Data for this exercise —
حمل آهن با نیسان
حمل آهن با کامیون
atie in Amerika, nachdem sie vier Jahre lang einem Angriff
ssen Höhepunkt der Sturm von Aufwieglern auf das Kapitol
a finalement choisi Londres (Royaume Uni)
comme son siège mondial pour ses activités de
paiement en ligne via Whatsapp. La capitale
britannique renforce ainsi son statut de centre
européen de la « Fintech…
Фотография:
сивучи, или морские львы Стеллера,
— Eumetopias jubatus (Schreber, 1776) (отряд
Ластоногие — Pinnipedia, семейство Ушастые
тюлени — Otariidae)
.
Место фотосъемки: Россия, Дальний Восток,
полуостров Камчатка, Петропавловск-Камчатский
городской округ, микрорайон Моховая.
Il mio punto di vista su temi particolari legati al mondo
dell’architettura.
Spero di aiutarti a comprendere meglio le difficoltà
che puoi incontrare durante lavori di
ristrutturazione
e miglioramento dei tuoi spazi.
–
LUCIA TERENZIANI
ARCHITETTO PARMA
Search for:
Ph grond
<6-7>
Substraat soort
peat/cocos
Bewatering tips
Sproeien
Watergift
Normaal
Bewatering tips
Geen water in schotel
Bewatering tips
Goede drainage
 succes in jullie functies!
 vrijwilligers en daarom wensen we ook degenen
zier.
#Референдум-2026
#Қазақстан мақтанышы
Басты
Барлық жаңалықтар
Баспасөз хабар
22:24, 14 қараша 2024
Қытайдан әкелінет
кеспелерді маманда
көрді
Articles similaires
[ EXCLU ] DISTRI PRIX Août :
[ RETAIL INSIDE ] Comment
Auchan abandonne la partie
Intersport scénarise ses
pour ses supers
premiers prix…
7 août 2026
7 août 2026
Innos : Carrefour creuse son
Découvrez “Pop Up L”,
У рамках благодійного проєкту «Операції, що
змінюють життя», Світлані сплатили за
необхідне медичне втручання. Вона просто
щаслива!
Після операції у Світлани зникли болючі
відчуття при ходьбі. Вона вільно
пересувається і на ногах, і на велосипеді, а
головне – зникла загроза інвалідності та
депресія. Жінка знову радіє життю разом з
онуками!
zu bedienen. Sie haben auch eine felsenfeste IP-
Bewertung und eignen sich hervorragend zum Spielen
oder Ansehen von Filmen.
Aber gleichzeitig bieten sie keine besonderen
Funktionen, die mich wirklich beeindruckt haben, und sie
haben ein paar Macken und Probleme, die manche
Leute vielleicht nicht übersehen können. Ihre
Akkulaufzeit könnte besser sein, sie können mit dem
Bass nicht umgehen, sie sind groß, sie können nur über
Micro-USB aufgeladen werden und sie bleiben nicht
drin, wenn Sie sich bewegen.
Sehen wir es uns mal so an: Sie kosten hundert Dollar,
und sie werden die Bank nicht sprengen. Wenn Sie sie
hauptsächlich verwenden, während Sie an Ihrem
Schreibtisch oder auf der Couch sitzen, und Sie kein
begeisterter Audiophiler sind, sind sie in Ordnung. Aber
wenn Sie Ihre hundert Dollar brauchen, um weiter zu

What is required — Reproduce all of the material above without alteration.

Exercise solution —
حمل آهن با نیسان
حمل آهن با کامیون
atie in Amerika, nachdem sie vier Jahre lang einem Angriff
ssen Höhepunkt der Sturm von Aufwieglern auf das Kapitol
a finalement choisi Londres (Royaume Uni)
comme son siège mondial pour ses activités de
paiement en ligne via Whatsapp. La capitale
britannique renforce ainsi son statut de centre
européen de la « Fintech…
Фотография:
сивучи, или морские львы Стеллера,
— Eumetopias jubatus (Schreber, 1776) (отряд
Ластоногие — Pinnipedia, семейство Ушастые
тюлени — Otariidae)
.
Место фотосъемки: Россия, Дальний Восток,
полуостров Камчатка, Петропавловск-Камчатский
городской округ, микрорайон Моховая.
Il mio punto di vista su temi particolari legati al mondo
dell’architettura.
Spero di aiutarti a comprendere meglio le difficoltà
che puoi incontrare durante lavori di
ristrutturazione
e miglioramento dei tuoi spazi.
–
LUCIA TERENZIANI
ARCHITETTO PARMA
Search for:
Ph grond
<6-7>
Substraat soort
peat/cocos
Bewatering tips
Sproeien
Watergift
Normaal
Bewatering tips
Geen water in schotel
Bewatering tips
Goede drainage
 succes in jullie functies!
 vrijwilligers en daarom wensen we ook degenen
zier.
#Референдум-2026
#Қазақстан мақтанышы
Басты
Барлық жаңалықтар
Баспасөз хабар
22:24, 14 қараша 2024
Қытайдан әкелінет
кеспелерді маманда
көрді
Articles similaires
[ EXCLU ] DISTRI PRIX Août :
[ RETAIL INSIDE ] Comment
Auchan abandonne la partie
Intersport scénarise ses
pour ses supers
premiers prix…
7 août 2026
7 août 2026
Innos : Carrefour creuse son
Découvrez “Pop Up L”,
У рамках благодійного проєкту «Операції, що
змінюють життя», Світлані сплатили за
необхідне медичне втручання. Вона просто
щаслива!
Після операції у Світлани зникли болючі
відчуття при ходьбі. Вона вільно
пересувається і на ногах, і на велосипеді, а
головне – зникла загроза інвалідності та
депресія. Жінка знову радіє життю разом з
онуками!
zu bedienen. Sie haben auch eine felsenfeste IP-
Bewertung und eignen sich hervorragend zum Spielen
oder Ansehen von Filmen.
Aber gleichzeitig bieten sie keine besonderen
Funktionen, die mich wirklich beeindruckt haben, und sie
haben ein paar Macken und Probleme, die manche
Leute vielleicht nicht übersehen können. Ihre
Akkulaufzeit könnte besser sein, sie können mit dem
Bass nicht umgehen, sie sind groß, sie können nur über
Micro-USB aufgeladen werden und sie bleiben nicht
drin, wenn Sie sich bewegen.
Sehen wir es uns mal so an: Sie kosten hundert Dollar,
und sie werden die Bank nicht sprengen. Wenn Sie sie
hauptsächlich verwenden, während Sie an Ihrem
Schreibtisch oder auf der Couch sitzen, und Sie kein
begeisterter Audiophiler sind, sind sie in Ordnung. Aber
wenn Sie Ihre hundert Dollar brauchen, um weiter zu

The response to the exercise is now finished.